» **Task**:
Lines below that include the word "University" should each be copied.

» **Given information**:
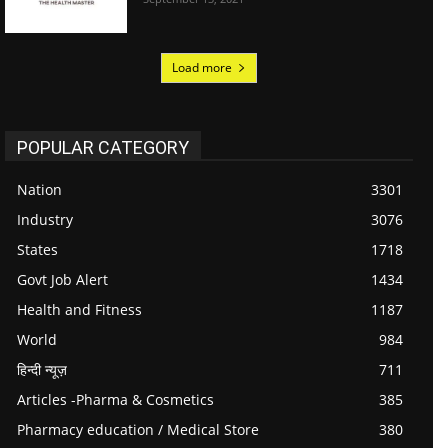
Load more
POPULAR CATEGORY
Nation
3301
Industry
3076
States
1718
Govt Job Alert
1434
Health and Fitness
1187
World
984
हिन्दी न्यूज़
711
Articles -Pharma & Cosmetics
385
Pharmacy education / Medical Store
380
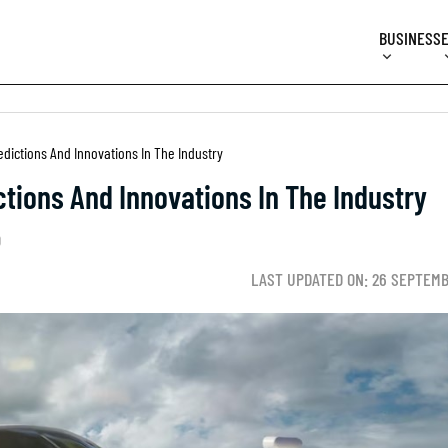
BUSINESS
edictions And Innovations In The Industry
ctions And Innovations In The Industry
D
LAST UPDATED ON: 26 SEPTEMB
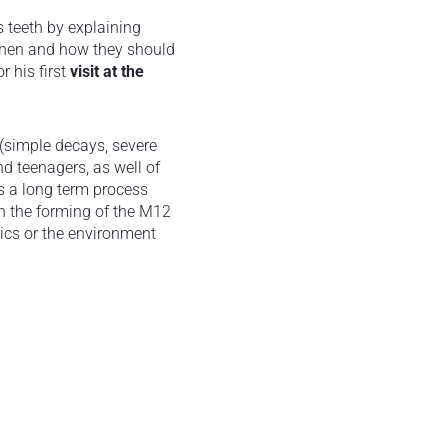
s teeth by explaining
 when and how they should
r his first
visit at the
 (simple decays, severe
d teenagers, as well of
is a long term process
n the forming of the M12
ics or the environment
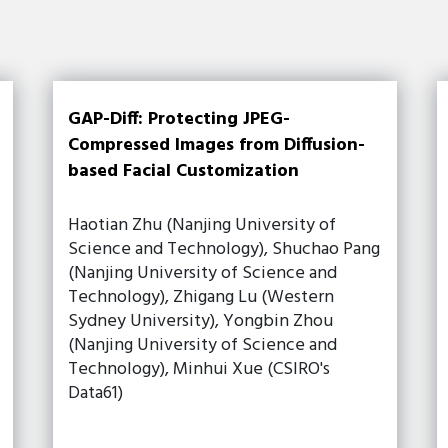
GAP-Diff: Protecting JPEG-
Compressed Images from Diffusion-
based Facial Customization
Haotian Zhu (Nanjing University of
Science and Technology), Shuchao Pang
(Nanjing University of Science and
Technology), Zhigang Lu (Western
Sydney University), Yongbin Zhou
(Nanjing University of Science and
Technology), Minhui Xue (CSIRO's
Data61)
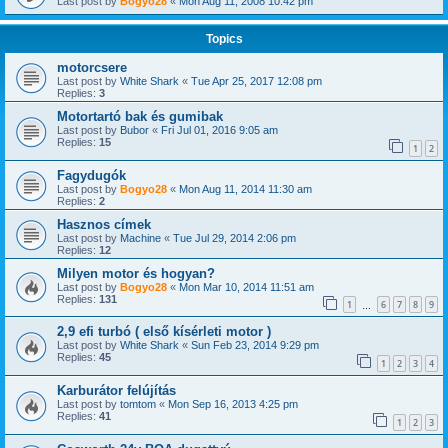
Last post by
Bogyo28
«
Mon Aug 11, 2008 10:42 pm
Topics
motorcsere
Last post by
White Shark
«
Tue Apr 25, 2017 12:08 pm
Replies:
3
Motortartó bak és gumibak
Last post by
Bubor
«
Fri Jul 01, 2016 9:05 am
Replies:
15
1
2
Fagydugók
Last post by
Bogyo28
«
Mon Aug 11, 2014 11:30 am
Replies:
2
Hasznos címek
Last post by
Machine
«
Tue Jul 29, 2014 2:06 pm
Replies:
12
Milyen motor és hogyan?
Last post by
Bogyo28
«
Mon Mar 10, 2014 11:51 am
Replies:
131
1
6
7
8
9
…
2,9 efi turbó ( első kísérleti motor )
Last post by
White Shark
«
Sun Feb 23, 2014 9:29 pm
Replies:
45
1
2
3
4
Karburátor felújítás
Last post by
tomtom
«
Mon Sep 16, 2013 4:25 pm
Replies:
41
1
2
3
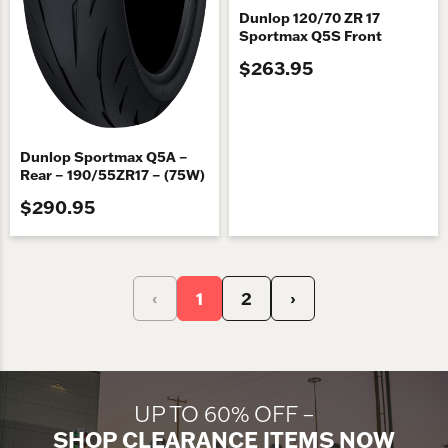
Dunlop 120/70 ZR 17
Sportmax Q5S Front
$263.95
Dunlop Sportmax Q5A –
Rear – 190/55ZR17 – (75W)
$290.95
‹
1
2
›
UP TO 60% OFF –
SHOP CLEARANCE ITEMS NOW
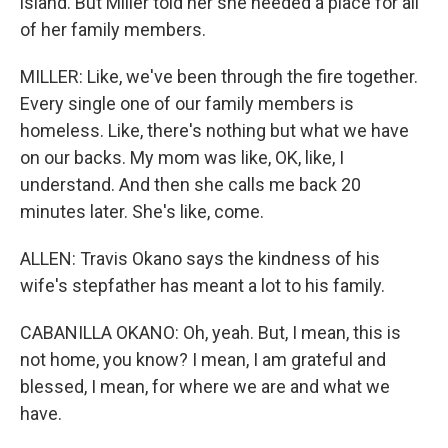
island. But Miller told her she needed a place for all
of her family members.
MILLER: Like, we've been through the fire together.
Every single one of our family members is
homeless. Like, there's nothing but what we have
on our backs. My mom was like, OK, like, I
understand. And then she calls me back 20
minutes later. She's like, come.
ALLEN: Travis Okano says the kindness of his
wife's stepfather has meant a lot to his family.
CABANILLA OKANO: Oh, yeah. But, I mean, this is
not home, you know? I mean, I am grateful and
blessed, I mean, for where we are and what we
have.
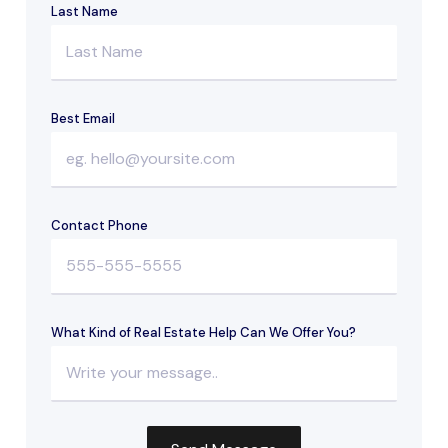
Last Name
Best Email
Contact Phone
What Kind of Real Estate Help Can We Offer You?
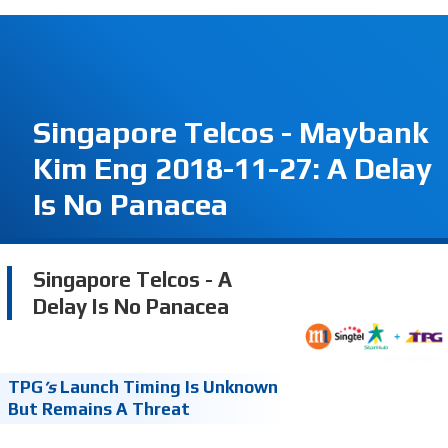
Singapore Telcos - Maybank
Kim Eng 2018-11-27: A Delay
Is No Panacea
Singapore Telcos - A
Delay Is No Panacea
TPG
’s
Launch Timing Is Unknown
But Remains A Threat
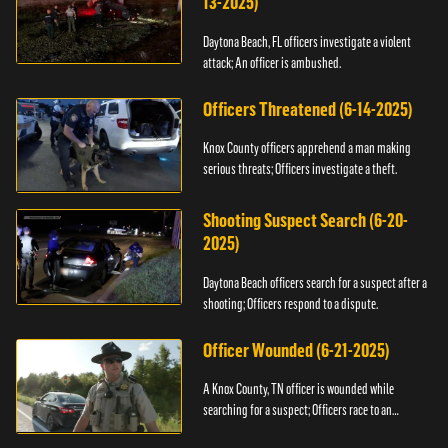
13-2025)
Daytona Beach, FL officers investigate a violent
attack; An officer is ambushed.
Officers Threatened (6-14-2025)
Knox County officers apprehend a man making
serious threats; Officers investigate a theft.
Shooting Suspect Search (6-20-
2025)
Daytona Beach officers search for a suspect after a
shooting; Officers respond to a dispute.
Officer Wounded (6-21-2025)
A Knox County, TN officer is wounded while
searching for a suspect; Officers race to an
assault.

» **Answer for this exercise**:
Haotian Zhu (Nanjing University of
(Nanjing University of Science and
Sydney University), Yongbin Zhou
(Nanjing University of Science and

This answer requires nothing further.